Saving fuel and lowering consumption is not only good for the environment; it decreases demand, and ultimately your cost.
Bob van der Valk
Fuel Pricing Expert
"the Gas Guy"
Diesel prices will be affected by regulating commodities trading
The US and Canadian energy futures market has been one more tool to help control fuel costs or lock in prices for end users such as big trucking companies and airlines. For others, such as financial firms, it’s been just one more way to make money.
That will soon change with the US Commodity Futures Trading Commission considering stricter regulations on speculators in the energy futures markets.
"I believe that the CFTC has a duty to protect the American public from fraud, manipulation and excessive speculation," said the commission’s chairman, Gary Gensler, during public hearings on futures trading last week. "Thus, it should be the CFTC that sets position limits on energy market participants."
In the past 10 years, more and more energy futures contracts have been written and traded.
The annual volume of all energy futures on the New York Mercantile Exchange grew more than 450 percent between 1998 and 2008.
After the roller-coaster ride of 2008 in the price of crude oil, experts say it is likely that the commission will put limits on nonproducers and nonconsumers of energy products.
This is already having an immediate impact on prices paid for fuel in the US and Canada. The big investors will soon be unable to gamble on energy futures without disclosing their positions.
The old way of trading in energy futures had the big investment banks take huge positions in the market.
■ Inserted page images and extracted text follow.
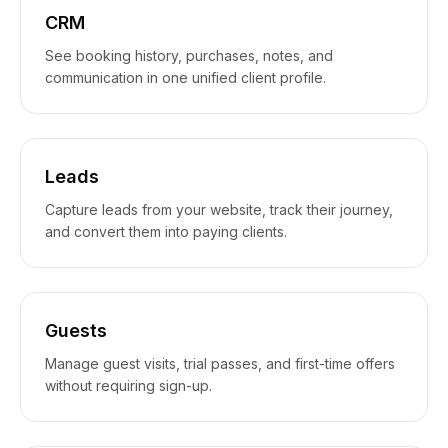
CRM
See booking history, purchases, notes, and
communication in one unified client profile.
Leads
Capture leads from your website, track their journey,
and convert them into paying clients.
Guests
Manage guest visits, trial passes, and first-time offers
without requiring sign-up.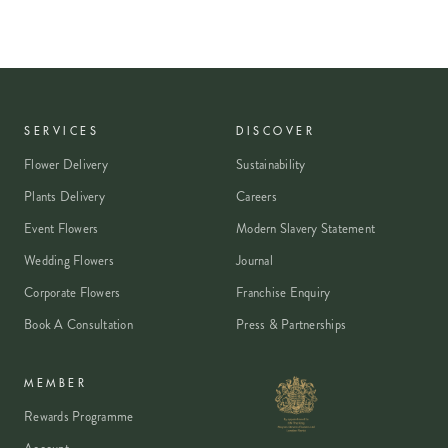
SERVICES
DISCOVER
Flower Delivery
Sustainability
Plants Delivery
Careers
Event Flowers
Modern Slavery Statement
Wedding Flowers
Journal
Corporate Flowers
Franchise Enquiry
Book A Consultation
Press & Partnerships
MEMBER
Rewards Programme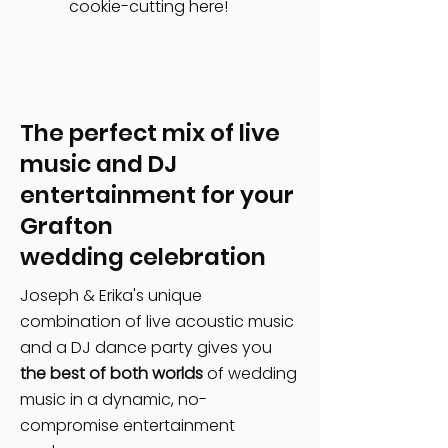
cookie-cutting here!
The perfect mix of live
music and DJ
entertainment for your
Grafton
wedding celebration
Joseph & Erika's unique
combination of live acoustic music
and a DJ dance party gives you
the best of both worlds
of wedding
music in a dynamic, no-
compromise entertainment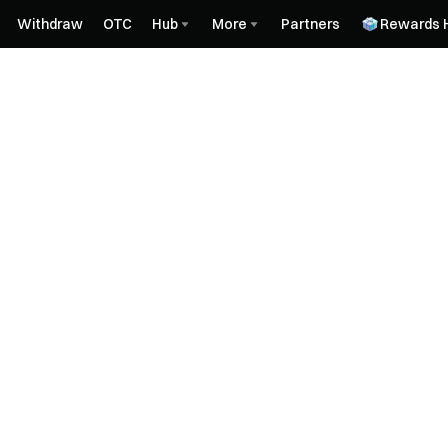
Withdraw
OTC
Hub
More
Partners
Rewards 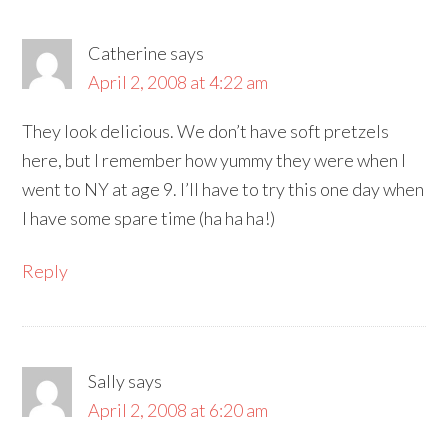
Catherine
says
April 2, 2008 at 4:22 am
They look delicious. We don’t have soft pretzels
here, but I remember how yummy they were when I
went to NY at age 9. I’ll have to try this one day when
I have some spare time (ha ha ha!)
Reply
Sally
says
April 2, 2008 at 6:20 am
They thereby were able to have an influence on driving the price of fuel either up or down we paid at the pump without them ever having to take delivery of any wet barrels.
Bob van der Valk
Fuel Pricing Expert
"the Gas Guy"
Prepare for a drop in diesel and gasoline prices
Currently diesel fuel is cheaper than gasoline in Canada and vice versa in the US. Canadian truckers, who were paying $1.45 per litre in June 2008, are now just paying 92.5 cents in the first week of September per the M.J. Ervin & Associates weekly petroleum prices survey. That’s a whopping 36% savings in 15 months.
Gasoline prices also dropped drastically in the same time period from $1.35 per litre from June last year to .994 cents per litre in the first week of September 2009. That is complete reversal from paying 10 cents per litre more for diesel to paying almost 7 cents per litre more for gasoline last week.
According to Statistics Canada, in July 2009, six of the seven major petroleum products posted declines compared with the same month a year earlier. The decrease in total product sales was led by diesel fuel, down 314.7 thousand cubic metres (-12.5%). Motor gasoline was the only product in the major petroleum product group to post higher sales, up 158.9 thousand cubic metres (+4.3%) from July 2008, and the fifth consecutive month-over-month increase in motor gasoline sales.
Fall is here and with that refineries usually switch to maximize heating oil production for the coming winter. With trucker demand down prices will start decreasing at levels seen during the winter of 2008-2009.